The Methuselah Tree is a giant sequoia located in Mountain Home State Forest, a sequoia grove located in Sequoia National Forest in the Sierra Nevada in eastern California. It is the 28th largest giant sequoia in the world, and could be considered the 27th largest depending on how badly Ishi Giant atrophied during the Rough Fire in 2015.

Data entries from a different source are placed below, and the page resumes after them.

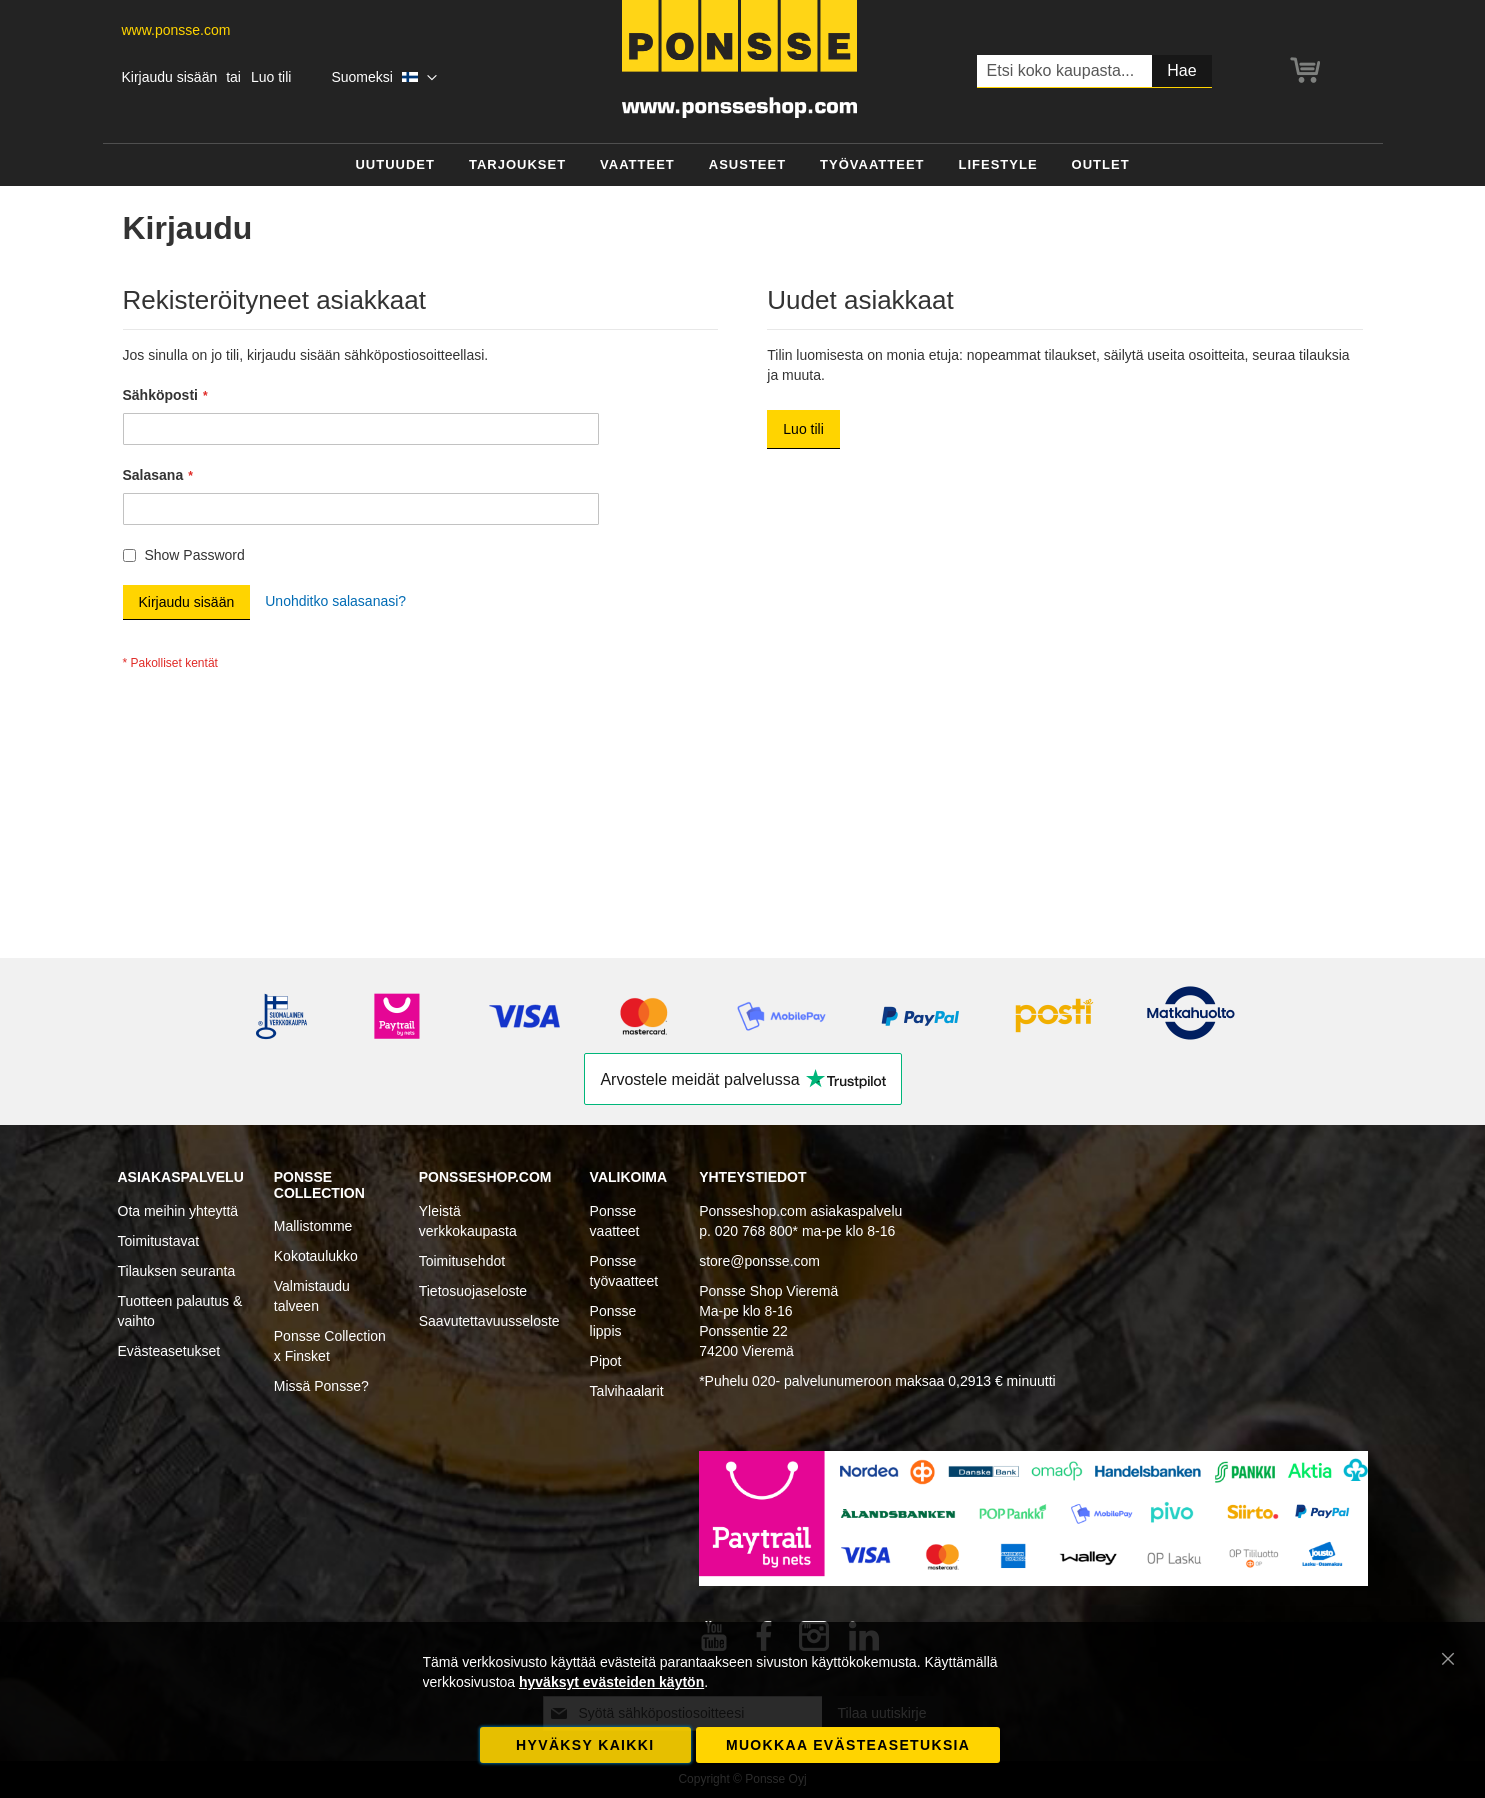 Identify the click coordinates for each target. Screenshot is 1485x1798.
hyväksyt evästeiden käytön (611, 1682)
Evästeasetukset (169, 1351)
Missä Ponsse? (321, 1386)
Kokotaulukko (316, 1256)
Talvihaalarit (627, 1391)
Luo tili (271, 77)
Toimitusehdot (462, 1261)
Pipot (606, 1361)
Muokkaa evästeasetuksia (848, 1745)
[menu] (743, 165)
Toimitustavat (159, 1241)
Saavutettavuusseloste (489, 1321)
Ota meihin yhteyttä (178, 1211)
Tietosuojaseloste (473, 1291)
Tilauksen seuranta (177, 1271)
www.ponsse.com (176, 30)
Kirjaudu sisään (170, 77)
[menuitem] (395, 165)
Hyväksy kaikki (585, 1745)
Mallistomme (313, 1226)
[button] (383, 78) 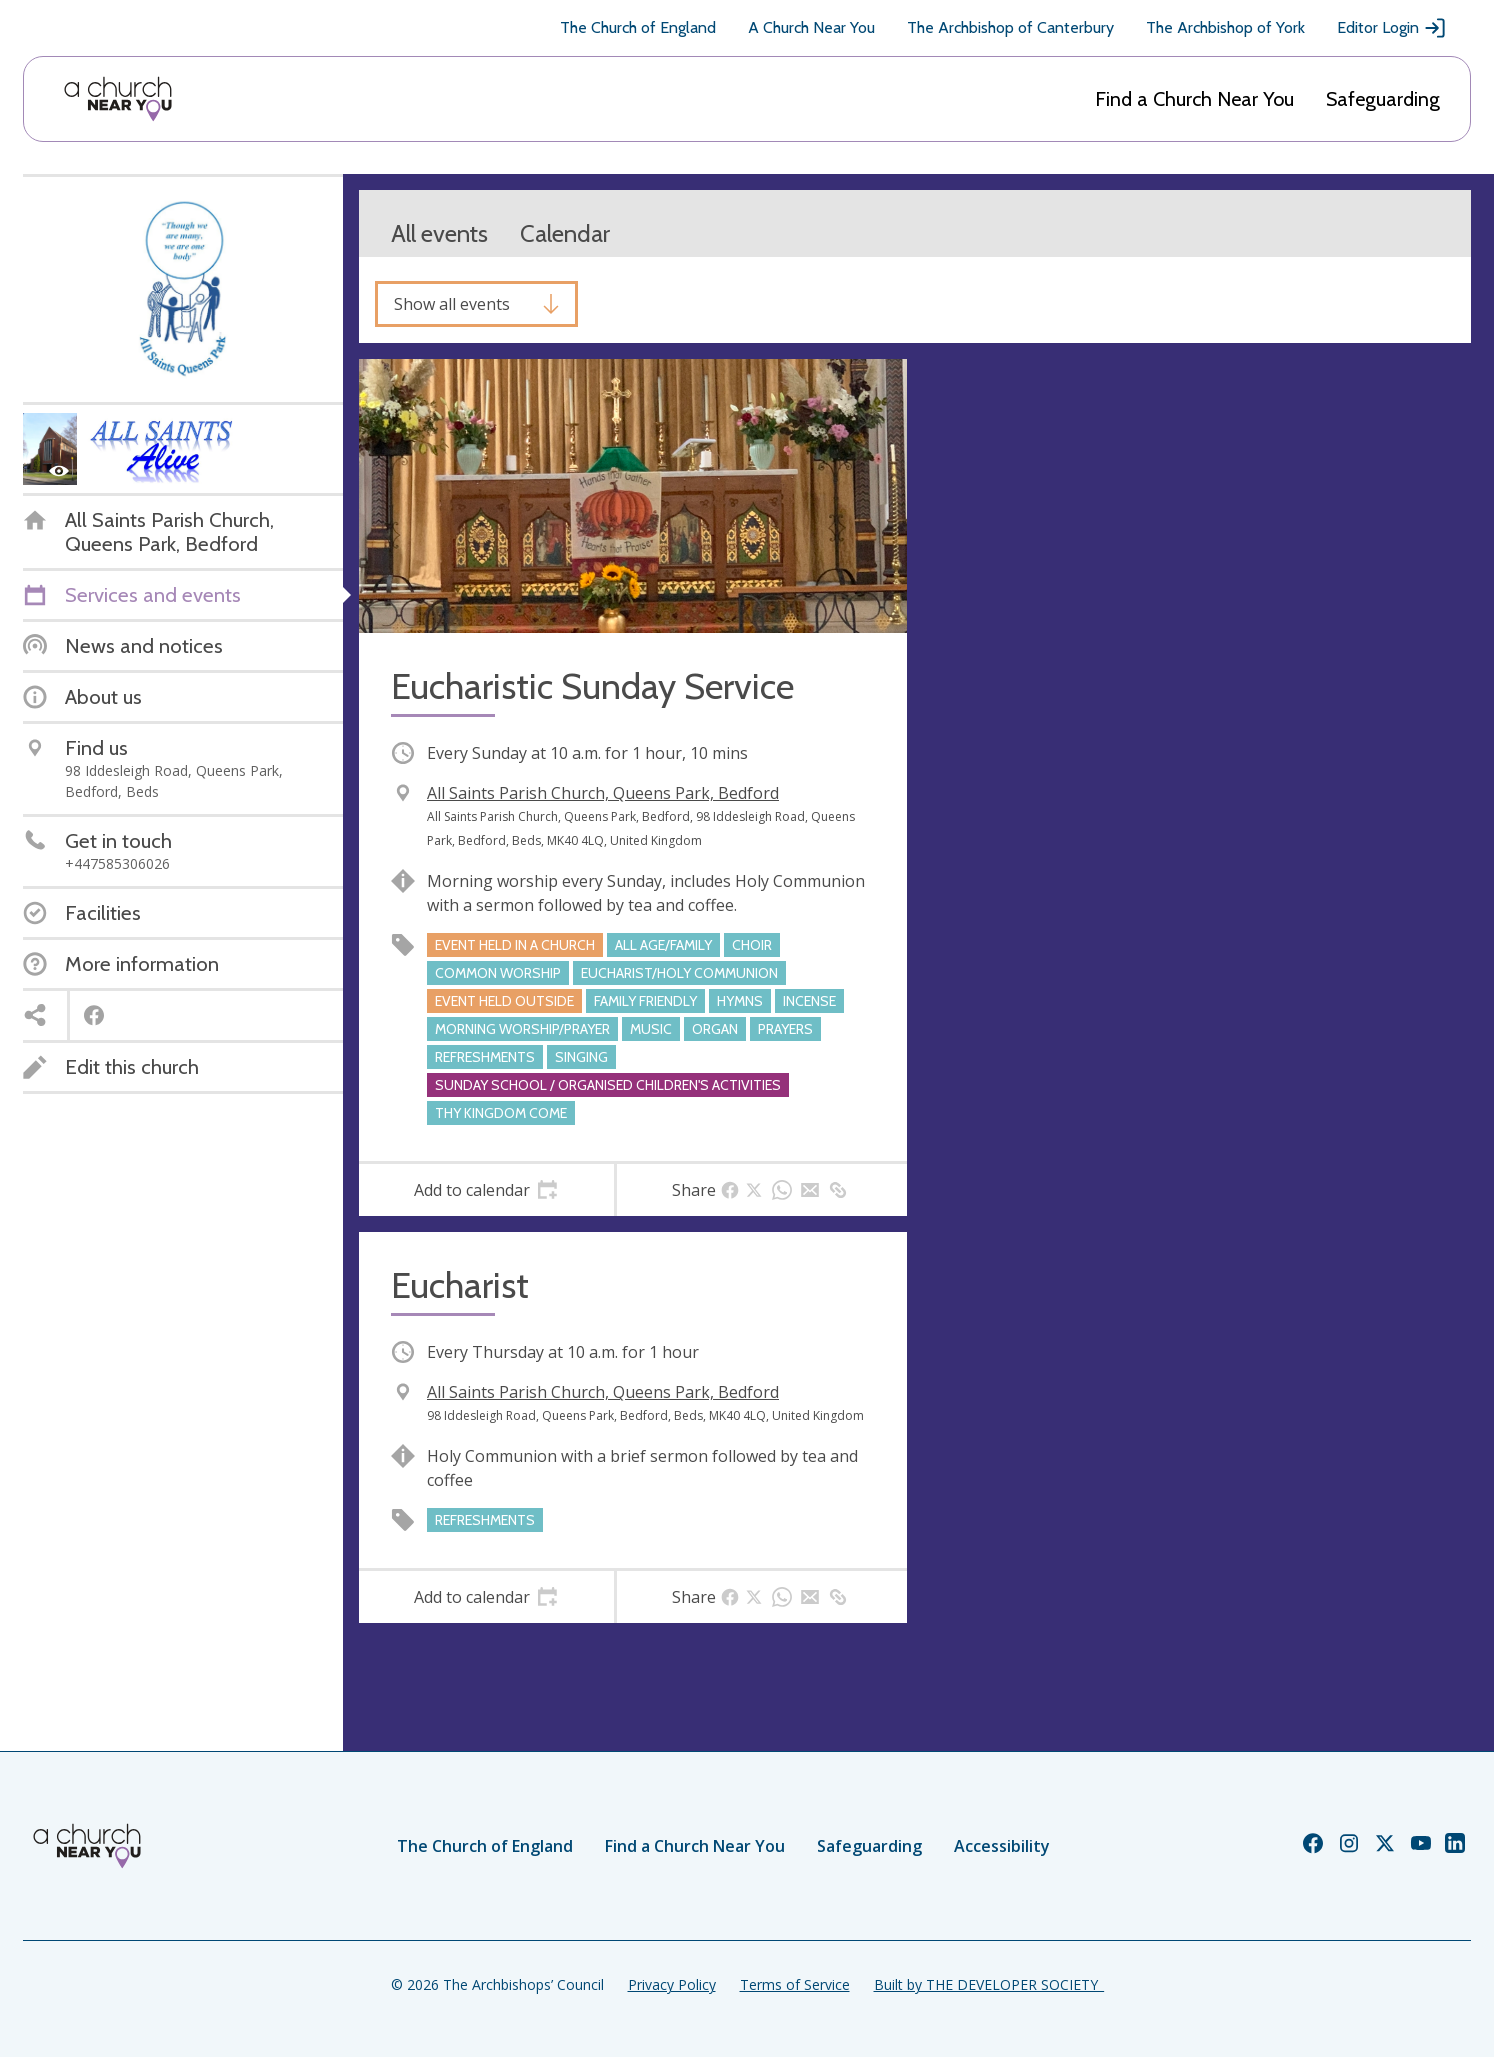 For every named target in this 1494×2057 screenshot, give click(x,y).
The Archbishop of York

The Methuselah Tree of the Mountain Home Grove is not to be confused with another Methuselah Tree in the White Mountains of eastern California that is a bristlecone pine (Pinus longaeva), which at one time was considered to be the oldest tree in the world.

==History==
Jesse Hoskins, who about 1884 named many of the other trees in the Mountain Home Grove, also named the Methuselah tree, imagining that moss streamers hanging down from its bark were reminiscent of the beard of the biblical character Methusaleh, the oldest man in the world. The Methuselah Tree has a broken top and an unusually large diameter at its base, which rivals that of the better known Boole tree in the Converse Basin Grove.

==Dimensions==
When the tree was measured in the 1950s it had a height of about 225 ft, but at some point prior to the 1980s the top was broken off, probably during a storm. This reduced the height to under 208 ft, but a new leader at the top has subsequently grown, and the height of the tree continues to increase. Wendell D. Flint in 1987 collected the dimension data given below, which provide a calculated volume that ignores burns.

|  | Metres | Feet |
| Height above base | 63.3 | 207.8 |
| Circumference at ground | 29.2 | 95.8 |
| Diameter at ground level | 8.4 | 27.4 |
| Diameter 5 ft (1.5 m) above ground | 7.3 | 24.0 |
| Estimated volume (m³.ft³) | 931.5 | 32,897 |

In 2013 it was found to have 70.30 m in tree height measurement.